On ne peut changer cela. Notre Seigneur a voulu que toutes les âmes se sauvent par lui, par son humanité et par son Sacrifice et aussi par l’Eglise qui garde ce sacrifice, Eglise qui est comme la prolongation de son humanité à travers le temps et l’espace. Tout cela est d’une logique implacable. Nous n’avons pas le droit de dire : « Mais non ! Il y a bien d’autres âmes qui peuvent se sauver sans passer par NSJC ». Evidemment, si on commence à discuter sur la divinité de NSJC, alors il ne reste plus rien. Si NSJC  est simplement un homme extraordinaire, dominant absolument l’humanité pas sa vertu, pas sa sagesse, par sa science, un Socrate…si NSJC n’est que cela, il n’est rien par rapport à Dieu. Ainsi, maintenant, certains prétendent que Dieu agirait directement sur les âmes en leur donnant son Esprit, simplement par des appels de l’Esprit de Dieu comme dans le pentecôtisme et dans maintes sectes de ce genre. Cela est absolument faux et contraire à la volonté de NSJC. Il a voulu que sa grâce passe par l’Eglise, passe par la Croix, par les sacrements ; qu’extraordinairement elle puisse passer en dehors des voies normales, NSJC le fait pour montrer sa toute puissance, mais il ne renie jamais ce qu’il a établi ; ce n’est pas possible ; ce serait détruire son œuvre propre, sa création, ce qu’il a  fait.

Il n’y a donc qu’une religion, la religion de NSJC, la religion catholique à laquelle il faut adhérer pour la vie éternelle.

 

Devant un tel mystère d’amour, qui se réalise à la Croix et se perpétue sur l’autel, cherchons à aimer Dieu, à le remercier, à lui rendre grâce et tout faire pour que son amour pour nous ne soit pas vain.
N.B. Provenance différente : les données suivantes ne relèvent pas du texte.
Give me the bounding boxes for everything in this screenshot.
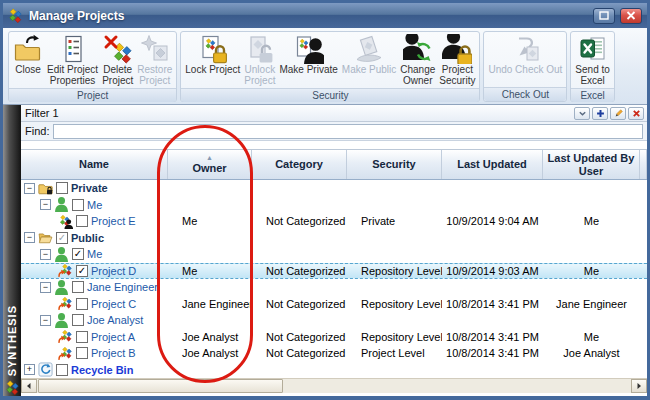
tree-expander-collapse-icon[interactable]: − bbox=[40, 199, 51, 210]
close-button[interactable]: Close bbox=[11, 33, 45, 88]
scroll-right-button[interactable] bbox=[631, 379, 647, 393]
column-header-category[interactable]: Category bbox=[252, 150, 347, 179]
tree-name-cell[interactable]: −Me bbox=[21, 197, 168, 212]
lock-project-icon bbox=[198, 34, 228, 64]
row-checkbox[interactable]: ✓ bbox=[56, 232, 68, 244]
column-header-label: Category bbox=[275, 158, 323, 170]
column-header-owner[interactable]: ▲Owner bbox=[168, 150, 252, 179]
table-row[interactable]: Project AJoe AnalystNot CategorizedRepos… bbox=[21, 329, 647, 346]
row-checkbox[interactable] bbox=[76, 215, 88, 227]
table-row[interactable]: Project BJoe AnalystNot CategorizedProje… bbox=[21, 345, 647, 362]
change-owner-button[interactable]: Change Owner bbox=[398, 33, 437, 88]
table-row[interactable]: Project CJane EngineerNot CategorizedRep… bbox=[21, 296, 647, 313]
scroll-thumb[interactable] bbox=[38, 379, 283, 393]
row-checkbox[interactable] bbox=[56, 182, 68, 194]
row-checkbox[interactable]: ✓ bbox=[76, 265, 88, 277]
tree-name-cell[interactable]: Project B bbox=[21, 346, 168, 361]
ribbon-group-caption: Project bbox=[9, 88, 176, 102]
row-checkbox[interactable] bbox=[76, 347, 88, 359]
column-header-label: Name bbox=[79, 158, 109, 170]
row-name: Project C bbox=[91, 298, 136, 310]
tree-expander-collapse-icon[interactable]: − bbox=[40, 315, 51, 326]
row-checkbox[interactable] bbox=[76, 298, 88, 310]
table-row[interactable]: −✓Public bbox=[21, 230, 647, 247]
tree-name-cell[interactable]: −✓Public bbox=[21, 230, 168, 245]
tree-name-cell[interactable]: Project C bbox=[21, 296, 168, 311]
tree-name-cell[interactable]: +Recycle Bin bbox=[21, 362, 168, 377]
tree-expander-collapse-icon[interactable]: − bbox=[40, 282, 51, 293]
send-to-excel-button[interactable]: Send to Excel bbox=[573, 33, 611, 88]
row-checkbox[interactable]: ✓ bbox=[72, 248, 84, 260]
delete-project-icon bbox=[103, 34, 133, 64]
tree-name-cell[interactable]: Project A bbox=[21, 329, 168, 344]
edit-project-properties-button[interactable]: Edit Project Properties bbox=[45, 33, 100, 88]
make-private-button[interactable]: Make Private bbox=[277, 33, 339, 88]
find-bar: Find: bbox=[21, 122, 647, 141]
horizontal-scrollbar[interactable] bbox=[21, 378, 647, 393]
unlock-project-button: Unlock Project bbox=[242, 33, 277, 88]
ribbon-button-label: Edit Project Properties bbox=[47, 65, 98, 87]
ribbon-button-label: Make Public bbox=[342, 65, 396, 76]
table-row[interactable]: ✓Project DMeNot CategorizedRepository Le… bbox=[21, 263, 647, 280]
table-row[interactable]: −Private bbox=[21, 180, 647, 197]
last-updated-by-cell: Me bbox=[543, 265, 640, 277]
column-header-last-updated[interactable]: Last Updated bbox=[442, 150, 543, 179]
tree-name-cell[interactable]: −✓Me bbox=[21, 247, 168, 262]
ribbon: CloseEdit Project PropertiesDelete Proje… bbox=[3, 28, 647, 105]
tree-expander-collapse-icon[interactable]: − bbox=[24, 232, 35, 243]
manage-projects-window: Manage Projects CloseEdit Project Proper… bbox=[0, 0, 650, 400]
table-row[interactable]: −Joe Analyst bbox=[21, 312, 647, 329]
tree-expander-expand-icon[interactable]: + bbox=[24, 364, 35, 375]
filter-collapse-button[interactable] bbox=[574, 107, 590, 120]
table-row[interactable]: −✓Me bbox=[21, 246, 647, 263]
table-row[interactable]: Project EMeNot CategorizedPrivate10/9/20… bbox=[21, 213, 647, 230]
tree-name-cell[interactable]: −Jane Engineer bbox=[21, 280, 168, 295]
lock-project-button[interactable]: Lock Project bbox=[183, 33, 242, 88]
row-checkbox[interactable] bbox=[72, 314, 84, 326]
tree-name-cell[interactable]: ✓Project D bbox=[21, 263, 168, 278]
find-input[interactable] bbox=[53, 124, 643, 139]
project-security-button[interactable]: Project Security bbox=[437, 33, 477, 88]
row-checkbox[interactable] bbox=[76, 331, 88, 343]
user-icon bbox=[54, 197, 69, 212]
tree-expander-collapse-icon[interactable]: − bbox=[40, 249, 51, 260]
project-icon bbox=[58, 296, 73, 311]
user-icon bbox=[54, 313, 69, 328]
row-name: Public bbox=[71, 232, 104, 244]
category-cell: Not Categorized bbox=[252, 215, 347, 227]
row-checkbox[interactable] bbox=[72, 199, 84, 211]
table-row[interactable]: −Me bbox=[21, 197, 647, 214]
window-title: Manage Projects bbox=[29, 9, 588, 23]
scroll-left-button[interactable] bbox=[21, 379, 37, 393]
row-checkbox[interactable] bbox=[72, 281, 84, 293]
delete-project-button[interactable]: Delete Project bbox=[100, 33, 135, 88]
maximize-button[interactable] bbox=[593, 8, 615, 24]
security-cell: Project Level bbox=[347, 347, 442, 359]
make-private-icon bbox=[294, 34, 324, 64]
edit-filter-button[interactable] bbox=[610, 107, 626, 120]
edit-properties-icon bbox=[58, 34, 88, 64]
tree-name-cell[interactable]: Project E bbox=[21, 214, 168, 229]
last-updated-by-cell: Me bbox=[543, 215, 640, 227]
undo-check-out-icon bbox=[510, 34, 540, 64]
table-row[interactable]: +Recycle Bin bbox=[21, 362, 647, 379]
column-header-name[interactable]: Name bbox=[21, 150, 168, 179]
row-name: Me bbox=[87, 248, 102, 260]
filter-name: Filter 1 bbox=[25, 107, 59, 119]
scroll-track[interactable] bbox=[284, 379, 631, 393]
close-window-button[interactable] bbox=[620, 8, 642, 24]
column-header-last-updated-by-user[interactable]: Last Updated By User bbox=[543, 150, 640, 179]
ribbon-button-label: Delete Project bbox=[102, 65, 133, 87]
app-logo-icon bbox=[8, 8, 24, 24]
restore-project-icon bbox=[140, 34, 170, 64]
delete-filter-button[interactable] bbox=[628, 107, 644, 120]
tree-expander-collapse-icon[interactable]: − bbox=[24, 183, 35, 194]
add-filter-button[interactable] bbox=[592, 107, 608, 120]
table-row[interactable]: −Jane Engineer bbox=[21, 279, 647, 296]
tree-name-cell[interactable]: −Private bbox=[21, 181, 168, 196]
row-checkbox[interactable] bbox=[56, 364, 68, 376]
titlebar: Manage Projects bbox=[3, 3, 647, 28]
tree-name-cell[interactable]: −Joe Analyst bbox=[21, 313, 168, 328]
column-header-security[interactable]: Security bbox=[347, 150, 442, 179]
column-header-label: Last Updated bbox=[457, 158, 527, 170]
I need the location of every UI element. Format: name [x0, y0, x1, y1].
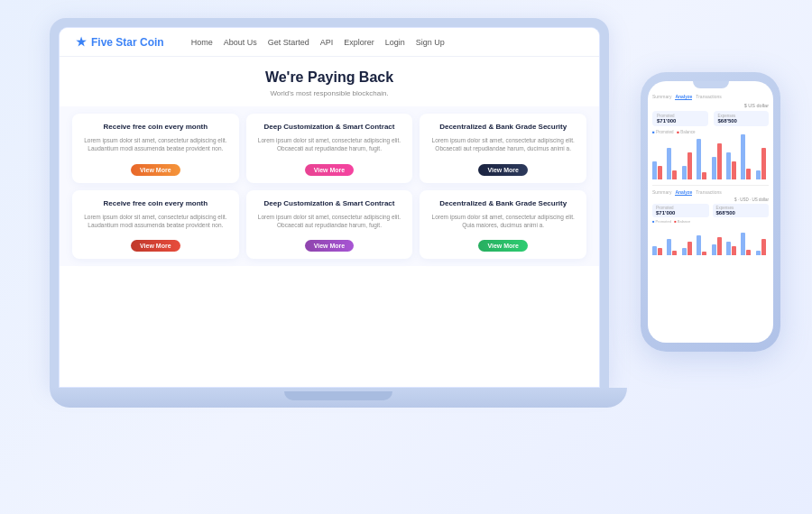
bar-group — [652, 161, 665, 179]
bar-blue — [756, 170, 761, 179]
card-body: Lorem ipsum dolor sit amet, consectetur … — [255, 213, 404, 229]
site-cards: Receive free coin every month Lorem ipsu… — [60, 106, 599, 266]
card-body: Lorem ipsum dolor sit amet, consectetur … — [81, 136, 230, 152]
star-icon: ★ — [76, 35, 87, 49]
site-card: Deep Customization & Smart Contract Lore… — [246, 190, 413, 260]
nav-about[interactable]: About Us — [224, 38, 257, 47]
card-btn[interactable]: View More — [131, 164, 180, 176]
card-title: Deep Customization & Smart Contract — [255, 123, 404, 132]
site-nav-links: Home About Us Get Started API Explorer L… — [191, 38, 445, 47]
card-body: Lorem ipsum dolor sit amet, consectetur … — [81, 213, 230, 229]
bar-red — [658, 166, 662, 179]
bar-group-2 — [712, 237, 724, 255]
laptop-screen-outer: ★ Five Star Coin Home About Us Get Start… — [50, 18, 609, 388]
laptop: ★ Five Star Coin Home About Us Get Start… — [50, 18, 627, 469]
phone-tabs: Summary Analyze Transactions — [652, 94, 769, 100]
phone-section2: Summary Analyze Transactions $ · USD · U… — [652, 189, 769, 258]
card-title: Deep Customization & Smart Contract — [255, 199, 404, 208]
bar-blue-2 — [667, 239, 671, 255]
nav-login[interactable]: Login — [385, 38, 405, 47]
bar-blue-2 — [756, 251, 761, 255]
bar-red — [687, 152, 692, 179]
bar-blue — [652, 161, 657, 179]
bar-blue — [682, 166, 687, 179]
bar-red — [717, 143, 722, 179]
bar-group — [726, 152, 739, 179]
bar-red — [761, 148, 766, 179]
nav-signup[interactable]: Sign Up — [416, 38, 445, 47]
phone-stats2: Promoted $71'000 Expenses $68'500 — [652, 204, 769, 217]
laptop-screen-inner: ★ Five Star Coin Home About Us Get Start… — [59, 27, 600, 388]
bar-blue-2 — [726, 242, 731, 255]
phone-notch — [693, 81, 729, 88]
bar-blue — [741, 134, 745, 179]
card-title: Receive free coin every month — [81, 123, 230, 132]
card-body: Lorem ipsum dolor sit amet, consectetur … — [255, 136, 404, 152]
bar-red-2 — [717, 237, 722, 255]
logo-text: Five Star Coin — [91, 36, 164, 49]
site-card: Receive free coin every month Lorem ipsu… — [72, 190, 239, 260]
card-title: Receive free coin every month — [81, 199, 230, 208]
bar-group-2 — [741, 233, 753, 255]
phone-screen: Summary Analyze Transactions $ US dollar… — [648, 81, 773, 343]
tab2-summary[interactable]: Summary — [652, 189, 671, 196]
bar-red — [702, 172, 706, 179]
site-card: Receive free coin every month Lorem ipsu… — [72, 114, 239, 183]
bar-red — [732, 161, 736, 179]
site-card: Decentralized & Bank Grade Security Lore… — [420, 114, 586, 183]
nav-get-started[interactable]: Get Started — [268, 38, 309, 47]
site-hero: We're Paying Back World's most responsib… — [60, 57, 599, 106]
phone-stats: Promoted $71'000 Expenses $68'500 — [652, 111, 769, 126]
card-btn[interactable]: View More — [305, 240, 355, 252]
bar-group-2 — [667, 239, 679, 255]
phone-currency2: $ · USD · US dollar — [652, 197, 769, 202]
bar-blue — [726, 152, 731, 179]
nav-api[interactable]: API — [320, 38, 334, 47]
phone-tabs2: Summary Analyze Transactions — [652, 189, 769, 196]
card-title: Decentralized & Bank Grade Security — [429, 123, 577, 132]
tab-analyze[interactable]: Analyze — [675, 94, 692, 100]
bar-blue — [712, 157, 716, 179]
card-body: Lorem ipsum dolor sit amet, consectetur … — [429, 213, 577, 229]
stat-expenses-value: $68'500 — [718, 118, 765, 124]
phone-stat-promoted: Promoted $71'000 — [652, 111, 708, 126]
card-btn[interactable]: View More — [131, 240, 180, 252]
bar-blue-2 — [652, 246, 657, 255]
tab2-transactions[interactable]: Transactions — [696, 189, 721, 196]
site-navbar: ★ Five Star Coin Home About Us Get Start… — [60, 28, 599, 57]
phone-outer: Summary Analyze Transactions $ US dollar… — [641, 72, 780, 352]
hero-title: We're Paying Back — [69, 69, 590, 86]
bar-blue — [667, 148, 671, 179]
chart2-legend: ■ Promoted ■ Balance — [652, 219, 769, 224]
card-btn[interactable]: View More — [478, 240, 528, 252]
site-card: Decentralized & Bank Grade Security Lore… — [420, 190, 586, 260]
bar-red-2 — [746, 250, 751, 255]
stat2-promoted-value: $71'000 — [656, 210, 706, 216]
bar-group-2 — [682, 242, 695, 255]
nav-home[interactable]: Home — [191, 38, 213, 47]
card-btn[interactable]: View More — [305, 164, 355, 176]
bar-red-2 — [658, 248, 662, 255]
tab-transactions[interactable]: Transactions — [696, 94, 721, 100]
phone: Summary Analyze Transactions $ US dollar… — [641, 72, 780, 352]
tab2-analyze[interactable]: Analyze — [675, 189, 692, 196]
phone-stat2-expenses: Expenses $68'500 — [713, 204, 770, 217]
bar-blue-2 — [741, 233, 745, 255]
site-logo: ★ Five Star Coin — [76, 35, 164, 49]
bar-group — [741, 134, 753, 179]
phone-stat-expenses: Expenses $68'500 — [714, 111, 770, 126]
tab-summary[interactable]: Summary — [652, 94, 671, 100]
phone-stat2-promoted: Promoted $71'000 — [652, 204, 709, 217]
card-title: Decentralized & Bank Grade Security — [429, 199, 577, 208]
phone-content: Summary Analyze Transactions $ US dollar… — [648, 90, 773, 343]
bar-group-2 — [652, 246, 665, 255]
nav-explorer[interactable]: Explorer — [344, 38, 374, 47]
card-btn[interactable]: View More — [478, 164, 528, 176]
bar-blue-2 — [697, 235, 701, 255]
bar-red-2 — [672, 251, 677, 255]
phone-currency: $ US dollar — [652, 103, 769, 108]
bar-group-2 — [726, 242, 739, 255]
hero-subtitle: World's most responsible blockchain. — [69, 89, 590, 97]
phone-divider — [652, 185, 769, 186]
site-card: Deep Customization & Smart Contract Lore… — [246, 114, 413, 183]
Si nous ne sommes pas émue en voyant de quelle manière le Bon Dieu a voulu résoudre le problème de notre Rédemption, en se faisant homme, en prenant une chair comme la nôtre, en versant tout son sang pour nous, c’est parce que nous ne connaissons pas Dieu. Nous ne nous rendons pas compte de ce qu’est Dieu. Si nous nous en rendions compte, nous serions abasourdis de penser qu’il a pu devenir l’un des nôtres. Logiquement, si l’on peut dire, c’est inconcevable, inconcevable ! Que Dieu soit devenu une faible créature, ait pris un corps faible et mortel, sensible, sujet à la souffrance, à la faim, à la fatigue ! Dieu ? Non ce n’est pas possible ! Les mystères de l’Incarnation et de la Rédemption sont de grands mystères, bien sûr : mystères de notre foi ! Le Bon Dieu a fait tout cela par amour pour nous….Est-ce pour nous un sujet d’action de grâces continuelles vis-à-vis de Dieu ?

 

Nous devons essayer de faire passer, dans nos cœurs, dans n os âmes, le sentiment de profonde reconnaissance envers NSJC pour l’amour qu’il nous a manifesté, car nous sortons du cœur de Jésus. Nous naissons avec la Croix, la messe, la messe naissant du cœur de Jésus. L’eau jaillie de son cœur représente la grâce qui guérit et le sang représente la grâce qui lave. Nous sortons aussi du cœur de Jésus. Quelle reconnaissance ne devons-nous pas avoir envers NSJC !

Si nous pouvions comprendre cet immense amour dont Dieu nous a aimés ! Non seulement il nous a crées, mais il nous a racheté, il nous a rendu cette vie divine que nous avions perdue par le péché originel, et désormais, si vraiment nous vivons en chrétiens, nous pouvons être assurés que NSJC est présent en nos cœurs et dans nos âmes. Quelle joie, quelle espérance, quelle consolation au milieu des épreuves et des difficultés.